:: Records from a collection ::
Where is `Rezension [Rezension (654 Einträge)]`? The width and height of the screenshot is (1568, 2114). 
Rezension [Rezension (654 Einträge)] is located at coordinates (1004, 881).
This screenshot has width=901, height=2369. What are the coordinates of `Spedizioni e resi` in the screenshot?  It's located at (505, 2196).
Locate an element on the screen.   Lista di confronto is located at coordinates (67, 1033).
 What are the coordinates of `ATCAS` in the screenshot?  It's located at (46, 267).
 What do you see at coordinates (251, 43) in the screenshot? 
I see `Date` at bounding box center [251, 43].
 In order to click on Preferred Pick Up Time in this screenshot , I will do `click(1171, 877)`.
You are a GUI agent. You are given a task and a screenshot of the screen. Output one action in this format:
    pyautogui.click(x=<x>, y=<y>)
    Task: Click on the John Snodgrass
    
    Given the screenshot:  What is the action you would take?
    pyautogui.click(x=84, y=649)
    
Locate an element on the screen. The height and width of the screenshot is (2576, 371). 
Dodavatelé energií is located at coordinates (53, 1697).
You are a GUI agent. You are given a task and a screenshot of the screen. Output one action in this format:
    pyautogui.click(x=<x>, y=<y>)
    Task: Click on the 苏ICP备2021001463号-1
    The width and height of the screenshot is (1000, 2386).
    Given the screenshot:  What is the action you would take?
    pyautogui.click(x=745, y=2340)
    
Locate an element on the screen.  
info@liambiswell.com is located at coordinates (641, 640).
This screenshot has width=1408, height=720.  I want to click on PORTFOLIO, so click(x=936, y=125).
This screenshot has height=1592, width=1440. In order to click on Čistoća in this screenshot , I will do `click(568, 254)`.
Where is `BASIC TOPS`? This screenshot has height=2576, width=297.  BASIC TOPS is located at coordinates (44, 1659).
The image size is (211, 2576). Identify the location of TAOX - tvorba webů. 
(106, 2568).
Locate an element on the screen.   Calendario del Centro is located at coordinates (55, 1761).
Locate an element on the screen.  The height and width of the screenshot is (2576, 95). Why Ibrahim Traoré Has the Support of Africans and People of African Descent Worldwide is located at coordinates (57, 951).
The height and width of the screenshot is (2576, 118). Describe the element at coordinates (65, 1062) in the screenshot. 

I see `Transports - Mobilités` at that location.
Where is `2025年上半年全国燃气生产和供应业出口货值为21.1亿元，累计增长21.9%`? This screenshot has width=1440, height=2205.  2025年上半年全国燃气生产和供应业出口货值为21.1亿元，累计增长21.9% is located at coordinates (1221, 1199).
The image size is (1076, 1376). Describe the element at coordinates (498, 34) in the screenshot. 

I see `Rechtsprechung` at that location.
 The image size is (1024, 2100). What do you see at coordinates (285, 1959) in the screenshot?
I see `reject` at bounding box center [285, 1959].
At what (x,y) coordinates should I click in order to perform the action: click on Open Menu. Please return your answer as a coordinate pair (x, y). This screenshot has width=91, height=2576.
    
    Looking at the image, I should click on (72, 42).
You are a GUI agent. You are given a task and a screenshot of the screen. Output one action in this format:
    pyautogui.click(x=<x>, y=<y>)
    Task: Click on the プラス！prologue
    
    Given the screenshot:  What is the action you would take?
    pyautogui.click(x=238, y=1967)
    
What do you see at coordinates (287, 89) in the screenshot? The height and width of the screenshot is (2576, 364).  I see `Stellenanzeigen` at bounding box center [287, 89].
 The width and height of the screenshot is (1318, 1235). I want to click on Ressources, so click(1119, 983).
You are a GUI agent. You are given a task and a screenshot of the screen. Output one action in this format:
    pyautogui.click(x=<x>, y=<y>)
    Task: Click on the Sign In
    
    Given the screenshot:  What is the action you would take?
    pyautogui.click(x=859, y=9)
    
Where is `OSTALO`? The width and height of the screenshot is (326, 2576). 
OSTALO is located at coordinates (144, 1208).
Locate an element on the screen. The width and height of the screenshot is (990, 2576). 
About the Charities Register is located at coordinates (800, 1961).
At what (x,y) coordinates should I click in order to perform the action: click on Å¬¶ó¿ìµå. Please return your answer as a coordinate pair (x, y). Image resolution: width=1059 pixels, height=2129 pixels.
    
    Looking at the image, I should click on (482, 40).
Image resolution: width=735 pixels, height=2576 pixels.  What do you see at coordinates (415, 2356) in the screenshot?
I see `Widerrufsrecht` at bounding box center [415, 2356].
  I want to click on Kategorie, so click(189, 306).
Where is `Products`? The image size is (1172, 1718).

:: Exercise instructions ::
The response has to give back every record verbatim.

:: Result for this task ::
Where is `Rezension [Rezension (654 Einträge)]`? The width and height of the screenshot is (1568, 2114). 
Rezension [Rezension (654 Einträge)] is located at coordinates (1004, 881).
This screenshot has width=901, height=2369. What are the coordinates of `Spedizioni e resi` in the screenshot?  It's located at (505, 2196).
Locate an element on the screen.   Lista di confronto is located at coordinates (67, 1033).
 What are the coordinates of `ATCAS` in the screenshot?  It's located at (46, 267).
 What do you see at coordinates (251, 43) in the screenshot? 
I see `Date` at bounding box center [251, 43].
 In order to click on Preferred Pick Up Time in this screenshot , I will do `click(1171, 877)`.
You are a GUI agent. You are given a task and a screenshot of the screen. Output one action in this format:
    pyautogui.click(x=<x>, y=<y>)
    Task: Click on the John Snodgrass
    
    Given the screenshot:  What is the action you would take?
    pyautogui.click(x=84, y=649)
    
Locate an element on the screen. The height and width of the screenshot is (2576, 371). 
Dodavatelé energií is located at coordinates (53, 1697).
You are a GUI agent. You are given a task and a screenshot of the screen. Output one action in this format:
    pyautogui.click(x=<x>, y=<y>)
    Task: Click on the 苏ICP备2021001463号-1
    The width and height of the screenshot is (1000, 2386).
    Given the screenshot:  What is the action you would take?
    pyautogui.click(x=745, y=2340)
    
Locate an element on the screen.  
info@liambiswell.com is located at coordinates (641, 640).
This screenshot has width=1408, height=720.  I want to click on PORTFOLIO, so click(x=936, y=125).
This screenshot has height=1592, width=1440. In order to click on Čistoća in this screenshot , I will do `click(568, 254)`.
Where is `BASIC TOPS`? This screenshot has height=2576, width=297.  BASIC TOPS is located at coordinates (44, 1659).
The image size is (211, 2576). Identify the location of TAOX - tvorba webů. 
(106, 2568).
Locate an element on the screen.   Calendario del Centro is located at coordinates (55, 1761).
Locate an element on the screen.  The height and width of the screenshot is (2576, 95). Why Ibrahim Traoré Has the Support of Africans and People of African Descent Worldwide is located at coordinates (57, 951).
The height and width of the screenshot is (2576, 118). Describe the element at coordinates (65, 1062) in the screenshot. 

I see `Transports - Mobilités` at that location.
Where is `2025年上半年全国燃气生产和供应业出口货值为21.1亿元，累计增长21.9%`? This screenshot has width=1440, height=2205.  2025年上半年全国燃气生产和供应业出口货值为21.1亿元，累计增长21.9% is located at coordinates (1221, 1199).
The image size is (1076, 1376). Describe the element at coordinates (498, 34) in the screenshot. 

I see `Rechtsprechung` at that location.
 The image size is (1024, 2100). What do you see at coordinates (285, 1959) in the screenshot?
I see `reject` at bounding box center [285, 1959].
At what (x,y) coordinates should I click in order to perform the action: click on Open Menu. Please return your answer as a coordinate pair (x, y). This screenshot has width=91, height=2576.
    
    Looking at the image, I should click on (72, 42).
You are a GUI agent. You are given a task and a screenshot of the screen. Output one action in this format:
    pyautogui.click(x=<x>, y=<y>)
    Task: Click on the プラス！prologue
    
    Given the screenshot:  What is the action you would take?
    pyautogui.click(x=238, y=1967)
    
What do you see at coordinates (287, 89) in the screenshot? The height and width of the screenshot is (2576, 364).  I see `Stellenanzeigen` at bounding box center [287, 89].
 The width and height of the screenshot is (1318, 1235). I want to click on Ressources, so click(1119, 983).
You are a GUI agent. You are given a task and a screenshot of the screen. Output one action in this format:
    pyautogui.click(x=<x>, y=<y>)
    Task: Click on the Sign In
    
    Given the screenshot:  What is the action you would take?
    pyautogui.click(x=859, y=9)
    
Where is `OSTALO`? The width and height of the screenshot is (326, 2576). 
OSTALO is located at coordinates (144, 1208).
Locate an element on the screen. The width and height of the screenshot is (990, 2576). 
About the Charities Register is located at coordinates (800, 1961).
At what (x,y) coordinates should I click in order to perform the action: click on Å¬¶ó¿ìµå. Please return your answer as a coordinate pair (x, y). Image resolution: width=1059 pixels, height=2129 pixels.
    
    Looking at the image, I should click on (482, 40).
Image resolution: width=735 pixels, height=2576 pixels.  What do you see at coordinates (415, 2356) in the screenshot?
I see `Widerrufsrecht` at bounding box center [415, 2356].
  I want to click on Kategorie, so click(189, 306).
Where is `Products`? The image size is (1172, 1718).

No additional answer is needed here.